LLR Scores for My Selected Mutants :
Soluble Region
- Position 5: F -> Q ( LLR Score = 1.79524445533752)
- Position 17: N -> R ( LLR Score = 1.32365107536315)
Transmembrane region
- Position: 40 V -> L ( LLR Score = 1.79524445533752)
- Position 50 K -> L (LLR Score = 2.56146419048309)
- Position 65 R -> L ( LLR Score = 1.0260357856750488)
I chose these mutations because they have a high positive LLR score and are outside the highly conserved region of the L-protein genome; as such, they are more likely to have a positive effect on L-protein stabilization and autofolding.

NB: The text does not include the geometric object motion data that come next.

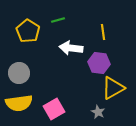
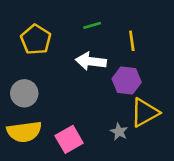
green line: (58, 20) -> (92, 25), moved
gray star: (98, 112) -> (119, 132), moved

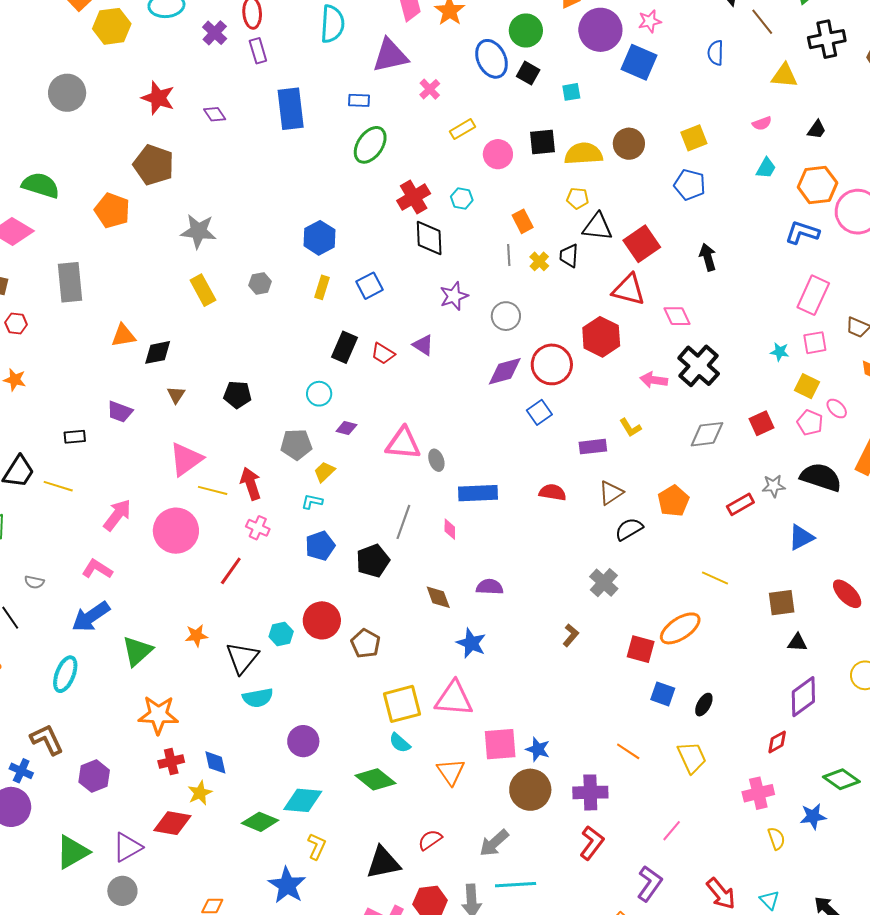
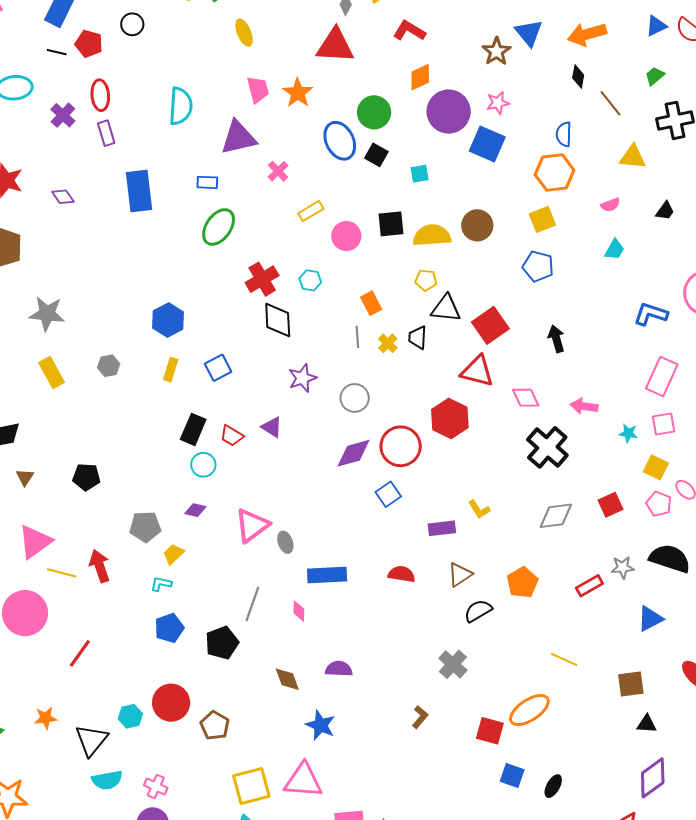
orange hexagon: (817, 185) -> (555, 173), moved
pink arrow: (654, 380) -> (584, 406), moved
cyan circle: (319, 394) -> (203, 465), moved
pink triangle: (403, 443) -> (252, 525), turned -42
pink cross: (258, 528) -> (156, 786), moved

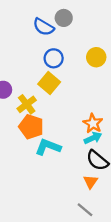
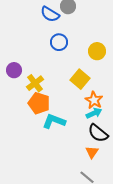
yellow circle: (96, 57) -> (97, 51), moved
yellow square: (49, 83) -> (80, 79), moved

We used AF2_Multimer to generate a Multimeric Assembly for each of our mutants.
Multimeric assembly refers to the process by which individual protein subunits, known as monomers, associate through non-covalent interactions to form larger, functional complexes.
Here is a multimeric assembly for my five mutants:
METRQPQQSQQTPASTNRRRPFKHEDYPCRRQQRSSTLYVLIFLAIFLSKFTNQLLLSLLEAVIRTVTTLQQLLT:METRFPQQSQQTPASTRRRRPFKHEDYPCRRQQRSSTLYVLIFLAIFLSKFTNQLLLSLLEAVIRTVTTLQQLLT:METRFPQQSQQTPASTNRRRPFKHEDYPCRRQQRSSTLYLLIFLAIFLSKFTNQLLLSLLEAVIRTVTTLQQLLT:METRFPQQSQQTPASTNRRRPFKHEDYPCRRQQRSSTLYVLIFLAIFLSLFTNQLLLSLLEAVIRTVTTLQQLLT:METRFPQQSQQTPASTNRRRPFKHEDYPCRRQQRSSTLYVLIFLAIFLSKFTNQLLLSLLEAVILTVTTLQQLLT










Based on the pLDDT, PTM, and ipTM scores, all the models showed poor scores, meaning Alpha Fold did not have confidence in their structure fold accuracy and prtein complex interfaces. However, model 2 stood out with the highest confidence in terms of fold accuracy, protein complex interfaces, and residue positioning.